A white paper released today by non-profit foundation Ocean Wise and PAC Packaging Consortium (PAC) addresses the issue of plastic pollution caused in marine environments by packaging litter. The report, titled “Ocean Plastics: What the Packaging Industry Can Do,” notes that microplastics—bits of plastic smaller than 5 mm—pose a major hazard to aquatic life and recommends taking a more holistic approach to packaging design to help reduce the amount of plastic that makes its way into the ocean.
The white paper proposes that such elements as single-use and small-format packaging and lightweight 2D items like lids and caps be redesigned to discourage the separation of elements, so they’re recycled together. Optimizing packaging would include re-evaluating the correct amount of packaging to avoid unnecessary waste. Ensuring that packaging can be collected and reused is also key. The paper is being released in conjunction with an on-site meeting today at Vancouver Aquarium, an Ocean Wise initiative, which is part of PAC’s Innovation Roadshow.
“We’re bringing the science. They’re bringing the solutions,” says Alexis Esseltine Scoon, Sustainability Manager, Vancouver Aquarium. “Ocean Wise has been a leader in the arena of microplastics pollution research for years. With this collaborative research, we’re melding our knowledge of the issues affecting the ocean with industry knowledge of what’s possible to create real change that will help ensure the health of our oceans for future generations.”
Since March, 2018, Esseltine Scoon’s team has worked with Dr. Peter Ross, Vice President of Research at Ocean Wise and Executive Director of the Coastal Ocean Research institute (CORI), along with his team to distill their scientific research on the effects of plastic on ocean ecosystems, for a member webinar and now, the white paper. Concurrently, Rachel Morier, Director of Sustainability at PAC, and her team continue to examine what the industry can do to tackle the problem of plastic packaging making its way into the ocean.
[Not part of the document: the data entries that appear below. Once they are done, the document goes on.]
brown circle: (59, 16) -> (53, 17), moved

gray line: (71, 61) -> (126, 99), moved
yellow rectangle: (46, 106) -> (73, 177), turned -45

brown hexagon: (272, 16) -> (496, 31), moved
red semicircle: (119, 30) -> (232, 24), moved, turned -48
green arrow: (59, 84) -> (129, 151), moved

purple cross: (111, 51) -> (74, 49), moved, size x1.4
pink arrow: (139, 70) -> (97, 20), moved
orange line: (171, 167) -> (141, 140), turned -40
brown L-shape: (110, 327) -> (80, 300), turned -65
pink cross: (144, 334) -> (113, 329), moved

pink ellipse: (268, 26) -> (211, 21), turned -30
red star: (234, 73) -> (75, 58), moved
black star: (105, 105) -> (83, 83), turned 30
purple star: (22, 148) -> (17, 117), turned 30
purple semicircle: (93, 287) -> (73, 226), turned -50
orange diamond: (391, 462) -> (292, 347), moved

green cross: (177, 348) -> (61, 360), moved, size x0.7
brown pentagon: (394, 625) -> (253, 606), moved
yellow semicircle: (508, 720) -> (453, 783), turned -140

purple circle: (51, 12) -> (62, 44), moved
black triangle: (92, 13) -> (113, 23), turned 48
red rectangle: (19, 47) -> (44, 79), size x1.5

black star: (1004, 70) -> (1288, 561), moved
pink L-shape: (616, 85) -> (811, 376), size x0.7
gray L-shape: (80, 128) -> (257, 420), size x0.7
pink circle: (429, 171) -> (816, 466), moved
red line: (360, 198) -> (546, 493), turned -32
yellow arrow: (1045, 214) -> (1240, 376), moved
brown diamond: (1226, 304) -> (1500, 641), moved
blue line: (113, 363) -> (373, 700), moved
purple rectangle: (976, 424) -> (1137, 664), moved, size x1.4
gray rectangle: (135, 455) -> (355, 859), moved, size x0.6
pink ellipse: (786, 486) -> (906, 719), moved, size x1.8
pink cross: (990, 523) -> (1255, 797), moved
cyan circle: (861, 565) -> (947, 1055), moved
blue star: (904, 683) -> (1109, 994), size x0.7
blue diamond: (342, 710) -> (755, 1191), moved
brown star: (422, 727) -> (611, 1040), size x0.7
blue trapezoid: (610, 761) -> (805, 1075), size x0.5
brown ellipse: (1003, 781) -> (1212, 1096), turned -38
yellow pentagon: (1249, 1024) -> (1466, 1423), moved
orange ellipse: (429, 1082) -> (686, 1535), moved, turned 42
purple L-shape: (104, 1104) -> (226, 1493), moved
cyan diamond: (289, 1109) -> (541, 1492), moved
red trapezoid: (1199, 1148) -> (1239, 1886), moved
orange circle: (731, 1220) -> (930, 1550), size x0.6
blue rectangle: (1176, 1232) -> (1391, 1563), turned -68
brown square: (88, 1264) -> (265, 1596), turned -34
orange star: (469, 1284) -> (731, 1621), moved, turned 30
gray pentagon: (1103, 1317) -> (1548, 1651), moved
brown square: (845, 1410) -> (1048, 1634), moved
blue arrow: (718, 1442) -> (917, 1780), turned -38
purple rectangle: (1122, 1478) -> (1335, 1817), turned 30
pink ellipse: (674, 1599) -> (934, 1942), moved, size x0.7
“With many consumer packaged goods companies committing to more sustainable packaging by 2025, there is an opportunity for significant change,” says Morier. “The packaging community is listening. Instead of pointing blame, we want to encourage a constructive and collaborative dialogue that leads to real solutions. Our partnership with Ocean Wise brings a science-based approach to eliminate packaging misconceptions and to help inform business decisions that advance a circular economy.”
The paper, co-authored by Esseltine Scoon and Morier, explains that scientists categorize plastics by size. “Primary” microplastics are manufactured as microbeads or plastic production pellets called nurdles, used in things like cosmetics or pre-production plastic. “Secondary” microplastics are the result of larger plastic items like food packaging breaking down into smaller pieces. Either way, microplastics are insidious.
Consumed by zooplankton that are then ingested by larger ocean creatures, their chemical additives harm marine organisms, may nurture unique and even pathogenic bacteria, and are likely to persist for hundreds to thousands of years, the paper explains. Glass, paper, steel, and aluminum, on the other hand, eventually break down in ocean water, into less harmful components like glass that turns into sand.
Educating the public on proper disposal, supporting marine cleanup projects by using ocean plastic in packaging, and understanding biodegradable and compostable packaging alternatives and labeling them accurately as such are all important aspects to consider.
The Vancouver Foundation funded Ocean Wise’s participation in the partnership, which began with a webinar hosted by Ocean Wise and PAC to inform members of the packaging community about the effects of plastic packaging on the ocean.
Five out of seven leaders of the G7 countries, including Canada, signed the Ocean Plastics Charter in September in Halifax, vowing to reduce the amount of plastic litter that winds up in the ocean. Major companies such as Coca-Cola, Unilever, and Nestle also vowed to create more environmentally sustainable packaging for their products.